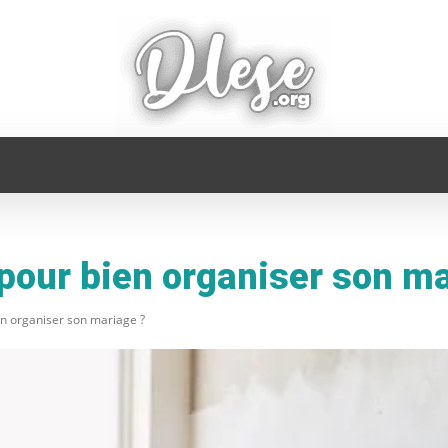
FAMILLE
INFORMATIQUE
MAISON
MODE
pour bien organiser son ma
n organiser son mariage ?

» THE PROBLEM
Please show every line of the material that contains the string "organiser".

» TASK SOLUTION
pour bien organiser son ma
n organiser son mariage ?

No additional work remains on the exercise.